Discurso durante a 78ª Sessão Deliberativa Ordinária, no Senado Federal

Considerações sobre o modelo tecnológico de televisão digital a ser implantado no Brasil.

Autor
Antonio Carlos Valadares (PSB - Partido Socialista Brasileiro/SE)
Nome completo: Antonio Carlos Valadares
Casa
Senado Federal
Tipo
Discurso
Resumo por assunto
TELECOMUNICAÇÃO.:
  • Considerações sobre o modelo tecnológico de televisão digital a ser implantado no Brasil.
Aparteantes
Roberto Saturnino.
Publicação
Publicação no DSF de 06/06/2002 - Página 10451
Assunto
Outros > TELECOMUNICAÇÃO.
Indexação
  • COMENTARIO, DECISÃO, GOVERNO FEDERAL, ALTERAÇÃO, SISTEMA, TELECOMUNICAÇÃO, TELEVISÃO, MELHORIA, TRANSMISSÃO, IMAGEM VISUAL, POSSIBILIDADE, CONEXÃO, TELEFONE CELULAR, INTERNET.
  • ANALISE, IMPORTANCIA, DECISÃO, GOVERNO FEDERAL, AGENCIA NACIONAL DE TELECOMUNICAÇÕES (ANATEL), ESCOLHA, MODELO, SISTEMA, TELEVISÃO, COMENTARIO, DIFERENÇA, PAIS ESTRANGEIRO, ESTADOS UNIDOS DA AMERICA (EUA), JAPÃO, EUROPA.
  • COMENTARIO, DIVERGENCIA, EMISSORA, TELEVISÃO, ESCOLHA, SISTEMA, TELECOMUNICAÇÃO.
  • IMPORTANCIA, ATUAÇÃO, GOVERNO FEDERAL, FINANCIAMENTO, SISTEMA, TELECOMUNICAÇÃO, AMPLIAÇÃO, POSSIBILIDADE, PARTICIPAÇÃO, EMISSORA, TELEVISÃO, INFERIORIDADE, PODER ECONOMICO.

  SENADO FEDERAL SF -

SECRETARIA-GERAL DA MESA

SUBSECRETARIA DE TAQUIGRAFIA 


O SR. ANTONIO CARLOS VALADARES (PSB - SE. Pronuncia o seguinte discurso. Sem revisão do orador.) - Sr. Presidente, Srªs e Srs. Senadores, está prestes a ser implantado no Brasil um novo modelo de televisão. Utilizamos em nosso País o sistema analógico, que deverá ser substituído ainda neste ano ou no próximo, em decorrência de uma decisão do Governo, por intermédio da Anatel. Essa mudança do padrão de televisão no Brasil envolve uma luta acirrada entre os três sistemas hoje dominantes no mundo inteiro: o americano, o japonês e o europeu, mais de perto o sistema inglês.

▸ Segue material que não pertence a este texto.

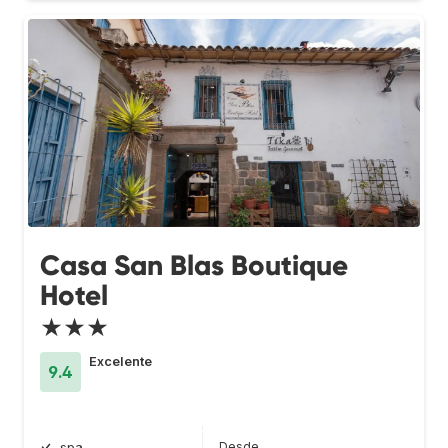
Casa San Blas Boutique
Hotel
★★★
Excelente
9.4
Desde
spa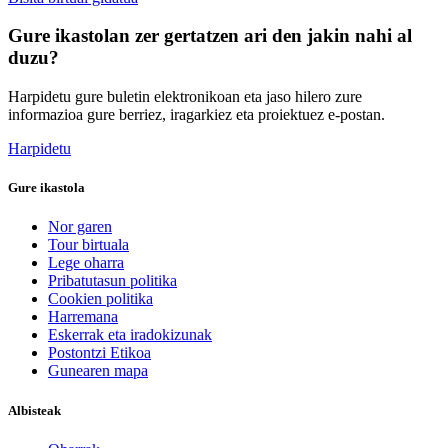
Gure ikastolan zer gertatzen ari den jakin nahi al
duzu?
Harpidetu gure buletin elektronikoan eta jaso hilero zure
informazioa gure berriez, iragarkiez eta proiektuez e-postan.
Harpidetu
Gure ikastola
Nor garen
Tour birtuala
Lege oharra
Pribatutasun politika
Cookien politika
Harremana
Eskerrak eta iradokizunak
Postontzi Etikoa
Gunearen mapa
Albisteak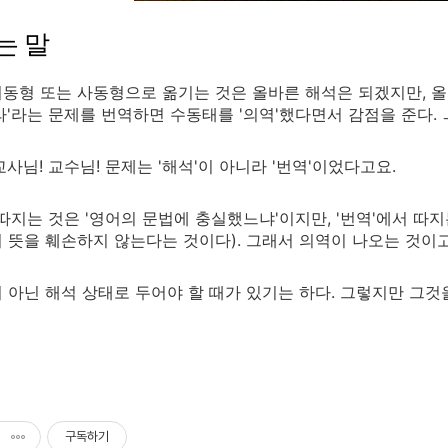
는 말
동형 또는 사동형으로 옮기는 것은 올바른 해석은 되겠지만, 
라'라는 문제를 번역하면 수동태를 '의역'했다면서 감점을 준다. 
교사님! 교수님! 문제는 '해석'이 아니라 '번역'이었다고요.
 따지는 것은 '영어의 문법에 충실했느냐'이지만, '번역'에서 따
 뜻을 훼손하지 않는다는 것이다). 그래서 의역이 나오는 것이고.
 아닌 해석 상태로 두어야 할 때가 있기는 하다. 그렇지만 그
구독하기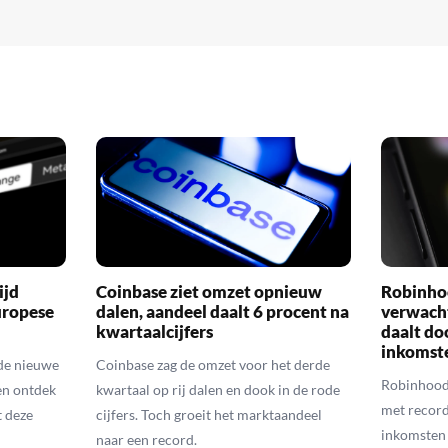
ijd
Coinbase ziet omzet opnieuw
Robinho
uropese
dalen, aandeel daalt 6 procent na
verwach
kwartaalcijfers
daalt do
inkomst
de nieuwe
Coinbase zag de omzet voor het derde
Robinhood
en ontdek
kwartaal op rij dalen en dook in de rode
met recordc
 deze
cijfers. Toch groeit het marktaandeel
inkomsten 
naar een record.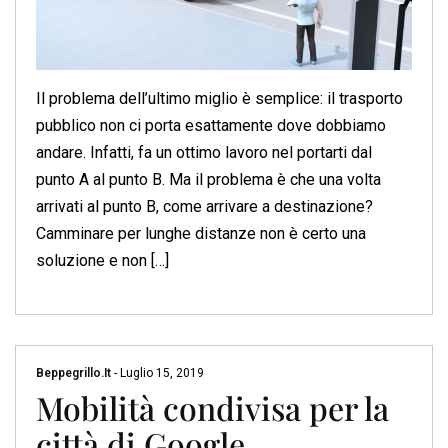
Il problema dell’ultimo miglio è semplice: il trasporto
pubblico non ci porta esattamente dove dobbiamo
andare. Infatti, fa un ottimo lavoro nel portarti dal
punto A al punto B. Ma il problema è che una volta
arrivati al punto B, come arrivare a destinazione?
Camminare per lunghe distanze non è certo una
soluzione e non […]
Beppegrillo.it
-
Luglio 15, 2019
Mobilità condivisa per la
città di Google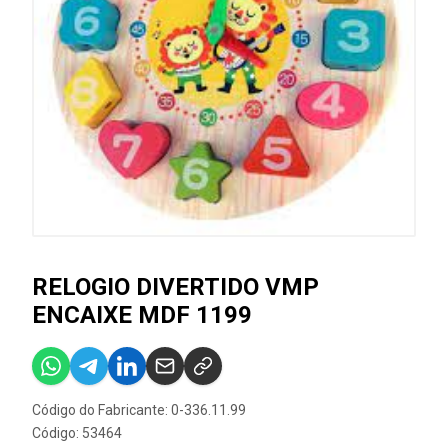
RELOGIO DIVERTIDO VMP
ENCAIXE MDF 1199
Código do Fabricante: 0-336.11.99
Código: 53464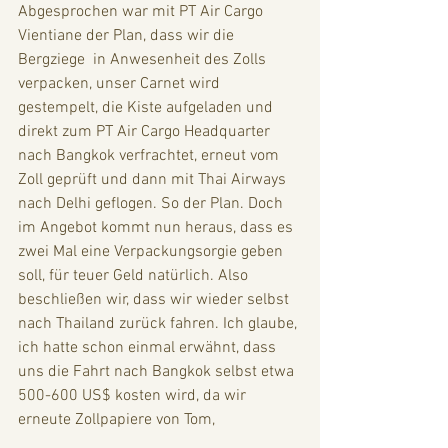
Abgesprochen war mit PT Air Cargo 
Vientiane der Plan, dass wir die 
Bergziege  in Anwesenheit des Zolls 
verpacken, unser Carnet wird 
gestempelt, die Kiste aufgeladen und 
direkt zum PT Air Cargo Headquarter 
nach Bangkok verfrachtet, erneut vom 
Zoll geprüft und dann mit Thai Airways 
nach Delhi geflogen. So der Plan. Doch 
im Angebot kommt nun heraus, dass es 
zwei Mal eine Verpackungsorgie geben 
soll, für teuer Geld natürlich. Also 
beschließen wir, dass wir wieder selbst 
nach Thailand zurück fahren. Ich glaube, 
ich hatte schon einmal erwähnt, dass 
uns die Fahrt nach Bangkok selbst etwa 
500-600 US$ kosten wird, da wir 
erneute Zollpapiere von Tom, 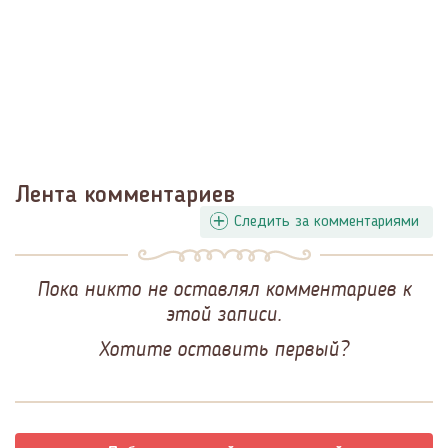
Лента комментариев
Следить за комментариями
Пока никто не оставлял комментариев к
этой записи.
Хотите оставить первый?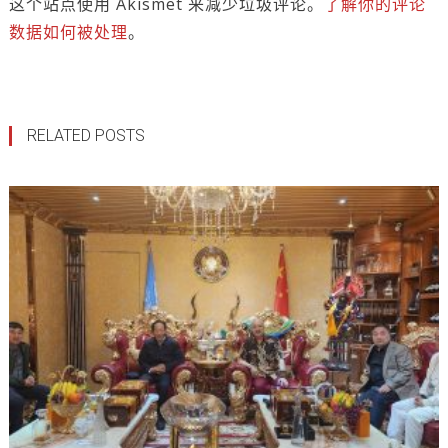
这个站点使用 Akismet 来减少垃圾评论。
了解你的评论
数据如何被处理
。
RELATED POSTS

Esses três sistemas estão disputando o mercado brasileiro, e os lobbies estão funcionando a todo vapor, porque a televisão digital, nesses próximos dez anos, propiciará negócios da ordem de US$100 bilhões.

Para que V. Exªs possam aquilatar a importância dessa mudança, os quatro canais principais de televisão do Brasil que participavam da Associação Brasileira de Emissoras de Rádio e Televisão - Abert - se dividiram. A Record, a Bandeirantes e o SBT resolveram criar uma nova entidade, diferenciada da Rede Globo, sob a alegação de que esta emissora luta tenazmente pela implantação no Brasil do sistema japonês, que, possivelmente, não é o da preferência das demais.

O Governo terá de tomar uma decisão, que vai repercutir na geração de empregos, na mudança do modelo tecnológico da televisão no Brasil e no uso pelo consumidor dos serviços que serão prestados futuramente pela televisão digital. A meu ver, o Governo não deveria tomar essa decisão agora, mas deixá-la para o outro Governo, a partir do próximo ano, haja vista tratar-se de um negócio de US$100 bilhões. Isso não pode ser decidido assim, numa disputa acirrada entre poderosos da comunicação no Brasil. É preciso que o Governo aja com muita cautela e que a Anatel, antes dos procedimentos legais para as licitações, atente para esse fato político da mais alta magnitude.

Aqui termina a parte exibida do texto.